Helpful off-topic hint/trick: whenever you reply to a GitHub Issue, selected the other person's text that you wish to reply to, and press the 'r' key on your keyboard. GitHub will then automatically insert that text into your reply preceded with the standard "quote" character, which is a > sign.

Fish-Git commented 7 months ago

Maybe the use of the word shared is confusing. I used to run TK3, TK4 and TK5. I created my own 3350 volumes so I could have access to all my datasets no matter which TK version I was using. I used shared to indicate the same DASD was available to any TK version I ran. I never had more than one instance of Hercules running at the same time on the same PC.

(emphasis added)

Ah. OK. That makes sense. That's good to know. One less thing to worry about. Thanks.

Fish-Git commented 7 months ago

The "structure" of the config file goes all the way back to TK3.

Doesn't matter. It's still way too complicated IMHO. With so many pieces spread out all over the place, it makes the product much too fragile and orders of magnitude more difficult to easily see what's going on and in what sequence.

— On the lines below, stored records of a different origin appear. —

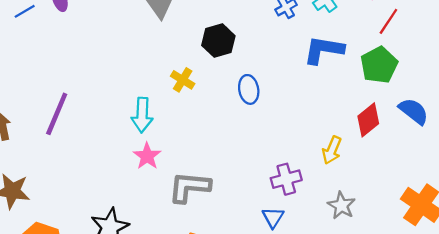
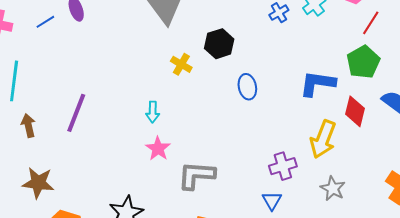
blue L-shape: (324, 50) -> (317, 84), moved
yellow cross: (183, 80) -> (181, 64), moved
cyan arrow: (142, 115) -> (153, 112), size x0.7
red diamond: (368, 120) -> (355, 111), turned -36
yellow arrow: (332, 150) -> (323, 139), size x1.5

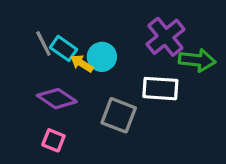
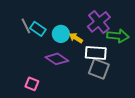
yellow arrow: (82, 63) -> (76, 38), moved
purple diamond: (57, 99) -> (57, 59), moved
gray square: (119, 115) -> (99, 69), moved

If I were doing it, I would have just coded several different config files, each with everything needed within them, and simply chosen ONE of them for Hercules to actually use. Same idea with the .rc script files too.

Yes, there would obviously be some redundancy/duplication of effort involved in maintaining that much smaller set of files of course, thereby slightly increasing the maintenance effort, but not to any unmanageable level IMO. And doing so would certainly greatly reduce the product's number of "moving parts", thereby decreasing the product's fragility too, while also greatly increasing the ease at which it can be debugged as a result.

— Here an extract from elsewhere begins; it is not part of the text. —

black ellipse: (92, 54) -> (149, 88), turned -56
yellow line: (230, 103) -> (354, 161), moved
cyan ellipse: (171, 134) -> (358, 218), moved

And reducing the debugging effort (ease at which the product can be debugged) as well as its overall fragility (number of moving parts that can end up causing bugs needing to be debugged) is a Very Good Thing(tm) in my professional opinion.

But then I guess maybe that's just the bias brought about from almost 50 years of experience on the subject unfairly clouding my judgement?   >;-)

oldbuzzard54 commented 7 months ago

Doesn't matter. It's still way too complicated IMHO. With so many pieces spread out all over the place, it makes the product much too fragile and orders of magnitude more difficult to easily see what's going on and in what sequence.

I fully believe in the KISS method. Back when I first started with TK3, I literally went through the config file and "cut and pasted" it into one file to try to simplify it. It was taking too long so I abandoned the job.

oldbuzzard54 commented 7 months ago

I wrote a "quick and dirty" program in Visual Basic to merge all the config files in the sequence they are processed. I attached the output of this program. Hopefully, this will help you. Only the conditional includes were bypassed.

Fish-Git commented 7 months ago

Only the conditional includes were bypassed.

No good.

It's missing the volumes evol00 through evol003 from local_conf\01. It might be missing other dasd volumes too.

Fish-Git commented 7 months ago

Something very WEIRD is going on in Hercules!

I'm seeing the messages:

13:32:10 HHC00321I 0:0248 CCKD file: merging shadow files...
13:32:10 HHC00323E 0:0248 CCKD file[0] dasd/page00.248: cannot remove base file

in your log file, but the only place I am seeing dasd page00 defined anywhere is in include file conf\tk5.cnf where it's defined as:

0248 3350 dasd/page00.248

There's no shadow file defined for this volume! So why does Hercules think there's a shadow file for it that needs to be merged?!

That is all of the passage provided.